1.) How Enlightenment Changes Your Brain by Andrew Newberg and Mark Waldman: A neuroscientist and a positive psychologist team up to explain the common routes to the enlightened states of mind described in both Eastern religious / spiritual traditions and the mystic branches of Western religions (i.e. Jewish Kabbalah, mystic Christian sects, and Sufi Islam,) as well as their scientific underpinnings.

BOOK REVIEW: Trying Not to Try by Edward Slingerland

Trying Not to Try: The Art of Effortlessness and the Power of SpontaneityTrying Not to Try: The Art of Effortlessness and the Power of Spontaneity by Edward Slingerland
My rating: 5 of 5 stars

Amazon page

 

This book’s paradoxical title is perfect for its paradoxical subject matter, which is famously expressed in such quotes as, “When nothing is done, nothing is left undone” [ver. 48 of the Tao Te Ching.]  Slingerland lays down the ancient Chinese wisdom of wu-wei and de, but provides something novel by putting it in the context of the positive psychology and neuroscience of today. Wu-wei literally means “no doing,” but can be more meaningfully defined as “effortless action.” De (pronounced “duh”) is a charisma seen in people who have mastered the effortlessness and spontaneity of wu-wei.

While the book is built around the varied approaches of four Chinese philosophers—two Confucians (i.e. Confucius and Mencius) and two Taoists (i.e. Laozi and Zhuangzi)—the author relates this philosophy to the present-day thinking found in Daniel Kahneman’s “Thinking, Fast and Slow,” Mihaly Csikszentmihalyi’s conception of Flow, and the neuroscience of the subconscious.

The book consists of eight chapters. The introduction and the first two chapters outline the concepts of wu-wei and de using both Chinese and Western stories and examples to help clarify these arcane ideas and put them in the context of the social and spiritual spheres. Chapter 1 offers an extensive discussion of the operation of the brain as it relates to the discussion of effortlessness and spontaneity.

Chapters three through six make up the core of the book, and present the approach and thinking of Confucius, Laozi, Mencius, and Zhuangzi, respectively. This “boy-girl-boy-girl” Confucian-Taoist organization offers the reader sound insight into the varied approaches and allows one to see the evolution of thinking. Confucius gets the first cut, but his approach to effortlessness and spontaneity involves a great deal of effort and planning. It might seem that Laozi’s approach–which does away with effort and planning–might be more apropos, but it’s hard to imagine anything of benefit actually being spawned by such a loosy-goosy approach. The more nuanced approaches of Mencius and Zhuangzi offer additional insight, but do not eliminate the paradox. It’s this paradox that’s the subject of chapter seven.

The final chapter examines what the reader can take away–given that the paradox of wu-wei seems inescapable.
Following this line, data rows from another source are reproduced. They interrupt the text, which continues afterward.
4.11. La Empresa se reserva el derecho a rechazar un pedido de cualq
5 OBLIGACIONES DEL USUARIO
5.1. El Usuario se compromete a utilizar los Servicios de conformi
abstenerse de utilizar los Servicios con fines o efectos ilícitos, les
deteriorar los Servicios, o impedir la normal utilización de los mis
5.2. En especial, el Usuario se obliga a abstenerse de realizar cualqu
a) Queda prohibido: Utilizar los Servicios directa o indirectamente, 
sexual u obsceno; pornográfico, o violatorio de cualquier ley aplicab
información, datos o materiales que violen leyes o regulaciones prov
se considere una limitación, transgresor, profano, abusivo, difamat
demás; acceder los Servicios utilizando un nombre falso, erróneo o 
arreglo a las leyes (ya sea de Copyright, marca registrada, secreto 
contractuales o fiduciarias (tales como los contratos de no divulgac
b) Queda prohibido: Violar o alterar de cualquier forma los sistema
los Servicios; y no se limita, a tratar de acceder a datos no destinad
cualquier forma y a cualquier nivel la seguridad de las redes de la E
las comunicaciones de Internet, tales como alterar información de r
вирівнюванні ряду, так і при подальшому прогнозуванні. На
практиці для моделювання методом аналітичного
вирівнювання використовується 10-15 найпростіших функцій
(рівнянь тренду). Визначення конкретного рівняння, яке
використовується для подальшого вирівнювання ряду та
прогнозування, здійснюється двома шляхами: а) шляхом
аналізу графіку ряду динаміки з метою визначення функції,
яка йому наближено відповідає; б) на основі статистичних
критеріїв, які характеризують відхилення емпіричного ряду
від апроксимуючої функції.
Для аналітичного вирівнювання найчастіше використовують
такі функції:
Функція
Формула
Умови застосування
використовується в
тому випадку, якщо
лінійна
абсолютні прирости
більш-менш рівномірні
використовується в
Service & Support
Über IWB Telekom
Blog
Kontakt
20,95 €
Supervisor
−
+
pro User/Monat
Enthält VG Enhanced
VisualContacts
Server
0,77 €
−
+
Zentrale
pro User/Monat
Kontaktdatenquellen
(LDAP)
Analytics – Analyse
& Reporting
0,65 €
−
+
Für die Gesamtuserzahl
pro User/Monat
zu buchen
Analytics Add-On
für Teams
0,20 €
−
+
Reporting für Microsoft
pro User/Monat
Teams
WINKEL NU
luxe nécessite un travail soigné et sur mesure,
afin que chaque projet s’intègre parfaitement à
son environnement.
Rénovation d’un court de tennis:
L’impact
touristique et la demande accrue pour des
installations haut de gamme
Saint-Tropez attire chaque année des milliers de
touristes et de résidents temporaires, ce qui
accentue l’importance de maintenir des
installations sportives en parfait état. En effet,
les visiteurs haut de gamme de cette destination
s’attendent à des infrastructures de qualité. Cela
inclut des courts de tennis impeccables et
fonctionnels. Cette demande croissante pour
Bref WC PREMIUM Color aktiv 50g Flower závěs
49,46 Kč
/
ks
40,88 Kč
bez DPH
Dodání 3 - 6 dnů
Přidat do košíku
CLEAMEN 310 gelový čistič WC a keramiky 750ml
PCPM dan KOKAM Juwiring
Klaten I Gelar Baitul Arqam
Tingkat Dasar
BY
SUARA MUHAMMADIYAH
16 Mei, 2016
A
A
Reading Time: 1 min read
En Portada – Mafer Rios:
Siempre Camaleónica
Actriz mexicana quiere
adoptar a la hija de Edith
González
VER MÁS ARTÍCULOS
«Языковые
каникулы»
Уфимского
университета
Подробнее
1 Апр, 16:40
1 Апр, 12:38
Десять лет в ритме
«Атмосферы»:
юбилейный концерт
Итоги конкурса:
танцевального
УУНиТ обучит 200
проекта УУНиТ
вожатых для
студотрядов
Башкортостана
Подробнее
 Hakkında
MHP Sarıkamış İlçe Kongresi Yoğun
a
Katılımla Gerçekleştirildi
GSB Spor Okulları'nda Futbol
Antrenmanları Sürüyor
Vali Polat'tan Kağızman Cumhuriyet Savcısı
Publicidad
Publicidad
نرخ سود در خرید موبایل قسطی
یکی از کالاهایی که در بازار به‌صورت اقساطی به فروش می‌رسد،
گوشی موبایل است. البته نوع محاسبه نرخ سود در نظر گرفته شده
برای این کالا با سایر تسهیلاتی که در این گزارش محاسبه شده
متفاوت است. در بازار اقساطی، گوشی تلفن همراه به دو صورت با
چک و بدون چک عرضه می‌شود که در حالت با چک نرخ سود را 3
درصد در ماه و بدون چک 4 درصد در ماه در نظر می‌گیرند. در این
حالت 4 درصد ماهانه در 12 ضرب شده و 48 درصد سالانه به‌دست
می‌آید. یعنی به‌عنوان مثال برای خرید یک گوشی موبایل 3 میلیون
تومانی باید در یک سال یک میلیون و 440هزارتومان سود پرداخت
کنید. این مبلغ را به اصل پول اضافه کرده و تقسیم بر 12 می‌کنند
The author proposes that, paradox or not, there is value in pursuit of effortlessness and spontaneity, and progress can be made by understanding and accepting said paradox.

The book has no graphics, but is annotated and has a bibliography–as well as an appendix table that summarizes the various approaches to wu-wei.

I enjoyed this book and found it fascinating. It’s highly readable, having humor and a wide range of examples from ancient myths to pop culture. The book offers a great value-added by considering the relevance of modern science and psychology to this ancient concept. I’d highly recommend this for individuals interested in Chinese / Eastern philosophy, as well as anyone hoping to bring a little more effortlessness and spontaneity into his or her life.